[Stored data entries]
━━━━━━━━━━━━━━━━━━━━━━━━━━━━━━

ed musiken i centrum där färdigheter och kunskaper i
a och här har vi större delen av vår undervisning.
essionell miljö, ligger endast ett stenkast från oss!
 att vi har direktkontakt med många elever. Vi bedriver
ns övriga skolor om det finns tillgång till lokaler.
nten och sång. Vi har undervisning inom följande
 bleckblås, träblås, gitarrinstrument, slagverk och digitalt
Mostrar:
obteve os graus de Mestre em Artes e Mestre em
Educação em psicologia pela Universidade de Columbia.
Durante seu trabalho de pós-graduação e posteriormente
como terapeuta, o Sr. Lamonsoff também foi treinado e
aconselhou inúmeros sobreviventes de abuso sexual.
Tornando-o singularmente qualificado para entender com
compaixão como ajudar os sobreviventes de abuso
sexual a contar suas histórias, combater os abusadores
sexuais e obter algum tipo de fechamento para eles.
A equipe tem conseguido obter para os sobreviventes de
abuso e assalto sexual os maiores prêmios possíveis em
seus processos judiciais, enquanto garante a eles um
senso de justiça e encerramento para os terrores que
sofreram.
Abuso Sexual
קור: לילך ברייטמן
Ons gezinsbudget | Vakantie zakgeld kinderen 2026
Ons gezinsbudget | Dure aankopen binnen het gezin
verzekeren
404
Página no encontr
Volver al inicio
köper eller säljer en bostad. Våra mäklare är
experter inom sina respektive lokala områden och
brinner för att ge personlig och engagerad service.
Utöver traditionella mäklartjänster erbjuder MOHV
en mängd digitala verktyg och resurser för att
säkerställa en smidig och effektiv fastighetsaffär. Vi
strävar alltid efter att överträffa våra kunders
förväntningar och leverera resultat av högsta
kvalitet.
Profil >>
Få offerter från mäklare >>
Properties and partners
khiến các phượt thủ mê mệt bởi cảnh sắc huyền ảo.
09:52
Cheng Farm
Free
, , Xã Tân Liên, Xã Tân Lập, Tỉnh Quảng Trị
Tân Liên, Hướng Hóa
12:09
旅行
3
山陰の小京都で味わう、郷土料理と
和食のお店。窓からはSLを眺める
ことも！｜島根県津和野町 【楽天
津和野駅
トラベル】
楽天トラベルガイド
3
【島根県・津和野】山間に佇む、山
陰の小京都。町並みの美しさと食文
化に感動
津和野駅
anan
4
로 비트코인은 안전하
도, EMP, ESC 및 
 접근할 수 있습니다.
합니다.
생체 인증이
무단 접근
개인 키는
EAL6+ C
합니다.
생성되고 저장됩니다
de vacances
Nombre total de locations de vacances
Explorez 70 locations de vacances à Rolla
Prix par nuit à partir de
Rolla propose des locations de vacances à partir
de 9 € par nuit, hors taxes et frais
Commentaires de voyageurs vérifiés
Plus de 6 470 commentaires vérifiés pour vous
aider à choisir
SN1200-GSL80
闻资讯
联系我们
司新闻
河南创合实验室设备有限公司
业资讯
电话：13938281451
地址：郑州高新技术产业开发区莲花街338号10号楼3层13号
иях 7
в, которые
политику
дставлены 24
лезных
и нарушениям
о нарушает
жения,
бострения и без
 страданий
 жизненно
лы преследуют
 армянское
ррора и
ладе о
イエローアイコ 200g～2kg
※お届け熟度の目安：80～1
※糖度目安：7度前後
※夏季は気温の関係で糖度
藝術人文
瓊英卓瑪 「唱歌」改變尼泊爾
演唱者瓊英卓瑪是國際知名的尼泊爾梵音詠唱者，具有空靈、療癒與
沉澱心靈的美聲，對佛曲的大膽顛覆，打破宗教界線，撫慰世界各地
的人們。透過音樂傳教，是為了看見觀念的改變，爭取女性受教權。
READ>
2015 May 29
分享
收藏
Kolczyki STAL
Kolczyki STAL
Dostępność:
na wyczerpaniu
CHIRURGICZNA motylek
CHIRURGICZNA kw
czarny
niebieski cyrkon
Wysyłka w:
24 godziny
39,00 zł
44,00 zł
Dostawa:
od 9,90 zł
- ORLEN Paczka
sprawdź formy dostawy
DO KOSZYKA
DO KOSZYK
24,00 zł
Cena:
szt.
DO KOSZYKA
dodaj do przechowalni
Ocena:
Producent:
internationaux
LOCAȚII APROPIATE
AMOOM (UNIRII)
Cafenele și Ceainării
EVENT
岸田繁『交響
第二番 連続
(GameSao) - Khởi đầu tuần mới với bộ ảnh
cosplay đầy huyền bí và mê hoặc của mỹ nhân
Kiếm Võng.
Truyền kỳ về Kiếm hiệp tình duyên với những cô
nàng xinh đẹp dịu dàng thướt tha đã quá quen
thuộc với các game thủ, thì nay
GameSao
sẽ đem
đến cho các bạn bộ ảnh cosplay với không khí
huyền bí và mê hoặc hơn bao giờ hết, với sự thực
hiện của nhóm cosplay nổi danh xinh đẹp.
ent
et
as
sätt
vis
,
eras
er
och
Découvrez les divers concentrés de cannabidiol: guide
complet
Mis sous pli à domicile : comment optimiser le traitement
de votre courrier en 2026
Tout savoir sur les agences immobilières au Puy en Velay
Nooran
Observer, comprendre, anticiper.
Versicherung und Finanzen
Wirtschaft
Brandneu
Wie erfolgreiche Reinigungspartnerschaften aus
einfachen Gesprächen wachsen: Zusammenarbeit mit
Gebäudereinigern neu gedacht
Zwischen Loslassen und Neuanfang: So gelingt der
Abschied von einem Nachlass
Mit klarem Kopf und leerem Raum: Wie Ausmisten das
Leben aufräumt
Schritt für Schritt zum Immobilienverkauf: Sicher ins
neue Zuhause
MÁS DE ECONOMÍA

━━━━━━━━━━━━━━━━━━━━━━━━━━━━━━

§ Action item
Each entry is to be retyped precisely as it stands.

§ Exercise output
ed musiken i centrum där färdigheter och kunskaper i
a och här har vi större delen av vår undervisning.
essionell miljö, ligger endast ett stenkast från oss!
 att vi har direktkontakt med många elever. Vi bedriver
ns övriga skolor om det finns tillgång till lokaler.
nten och sång. Vi har undervisning inom följande
 bleckblås, träblås, gitarrinstrument, slagverk och digitalt
Mostrar:
obteve os graus de Mestre em Artes e Mestre em
Educação em psicologia pela Universidade de Columbia.
Durante seu trabalho de pós-graduação e posteriormente
como terapeuta, o Sr. Lamonsoff também foi treinado e
aconselhou inúmeros sobreviventes de abuso sexual.
Tornando-o singularmente qualificado para entender com
compaixão como ajudar os sobreviventes de abuso
sexual a contar suas histórias, combater os abusadores
sexuais e obter algum tipo de fechamento para eles.
A equipe tem conseguido obter para os sobreviventes de
abuso e assalto sexual os maiores prêmios possíveis em
seus processos judiciais, enquanto garante a eles um
senso de justiça e encerramento para os terrores que
sofreram.
Abuso Sexual
קור: לילך ברייטמן
Ons gezinsbudget | Vakantie zakgeld kinderen 2026
Ons gezinsbudget | Dure aankopen binnen het gezin
verzekeren
404
Página no encontr
Volver al inicio
köper eller säljer en bostad. Våra mäklare är
experter inom sina respektive lokala områden och
brinner för att ge personlig och engagerad service.
Utöver traditionella mäklartjänster erbjuder MOHV
en mängd digitala verktyg och resurser för att
säkerställa en smidig och effektiv fastighetsaffär. Vi
strävar alltid efter att överträffa våra kunders
förväntningar och leverera resultat av högsta
kvalitet.
Profil >>
Få offerter från mäklare >>
Properties and partners
khiến các phượt thủ mê mệt bởi cảnh sắc huyền ảo.
09:52
Cheng Farm
Free
, , Xã Tân Liên, Xã Tân Lập, Tỉnh Quảng Trị
Tân Liên, Hướng Hóa
12:09
旅行
3
山陰の小京都で味わう、郷土料理と
和食のお店。窓からはSLを眺める
ことも！｜島根県津和野町 【楽天
津和野駅
トラベル】
楽天トラベルガイド
3
【島根県・津和野】山間に佇む、山
陰の小京都。町並みの美しさと食文
化に感動
津和野駅
anan
4
로 비트코인은 안전하
도, EMP, ESC 및 
 접근할 수 있습니다.
합니다.
생체 인증이
무단 접근
개인 키는
EAL6+ C
합니다.
생성되고 저장됩니다
de vacances
Nombre total de locations de vacances
Explorez 70 locations de vacances à Rolla
Prix par nuit à partir de
Rolla propose des locations de vacances à partir
de 9 € par nuit, hors taxes et frais
Commentaires de voyageurs vérifiés
Plus de 6 470 commentaires vérifiés pour vous
aider à choisir
SN1200-GSL80
闻资讯
联系我们
司新闻
河南创合实验室设备有限公司
业资讯
电话：13938281451
地址：郑州高新技术产业开发区莲花街338号10号楼3层13号
иях 7
в, которые
политику
дставлены 24
лезных
и нарушениям
о нарушает
жения,
бострения и без
 страданий
 жизненно
лы преследуют
 армянское
ррора и
ладе о
イエローアイコ 200g～2kg
※お届け熟度の目安：80～1
※糖度目安：7度前後
※夏季は気温の関係で糖度
藝術人文
瓊英卓瑪 「唱歌」改變尼泊爾
演唱者瓊英卓瑪是國際知名的尼泊爾梵音詠唱者，具有空靈、療癒與
沉澱心靈的美聲，對佛曲的大膽顛覆，打破宗教界線，撫慰世界各地
的人們。透過音樂傳教，是為了看見觀念的改變，爭取女性受教權。
READ>
2015 May 29
分享
收藏
Kolczyki STAL
Kolczyki STAL
Dostępność:
na wyczerpaniu
CHIRURGICZNA motylek
CHIRURGICZNA kw
czarny
niebieski cyrkon
Wysyłka w:
24 godziny
39,00 zł
44,00 zł
Dostawa:
od 9,90 zł
- ORLEN Paczka
sprawdź formy dostawy
DO KOSZYKA
DO KOSZYK
24,00 zł
Cena:
szt.
DO KOSZYKA
dodaj do przechowalni
Ocena:
Producent:
internationaux
LOCAȚII APROPIATE
AMOOM (UNIRII)
Cafenele și Ceainării
EVENT
岸田繁『交響
第二番 連続
(GameSao) - Khởi đầu tuần mới với bộ ảnh
cosplay đầy huyền bí và mê hoặc của mỹ nhân
Kiếm Võng.
Truyền kỳ về Kiếm hiệp tình duyên với những cô
nàng xinh đẹp dịu dàng thướt tha đã quá quen
thuộc với các game thủ, thì nay
GameSao
sẽ đem
đến cho các bạn bộ ảnh cosplay với không khí
huyền bí và mê hoặc hơn bao giờ hết, với sự thực
hiện của nhóm cosplay nổi danh xinh đẹp.
ent
et
as
sätt
vis
,
eras
er
och
Découvrez les divers concentrés de cannabidiol: guide
complet
Mis sous pli à domicile : comment optimiser le traitement
de votre courrier en 2026
Tout savoir sur les agences immobilières au Puy en Velay
Nooran
Observer, comprendre, anticiper.
Versicherung und Finanzen
Wirtschaft
Brandneu
Wie erfolgreiche Reinigungspartnerschaften aus
einfachen Gesprächen wachsen: Zusammenarbeit mit
Gebäudereinigern neu gedacht
Zwischen Loslassen und Neuanfang: So gelingt der
Abschied von einem Nachlass
Mit klarem Kopf und leerem Raum: Wie Ausmisten das
Leben aufräumt
Schritt für Schritt zum Immobilienverkauf: Sicher ins
neue Zuhause
MÁS DE ECONOMÍA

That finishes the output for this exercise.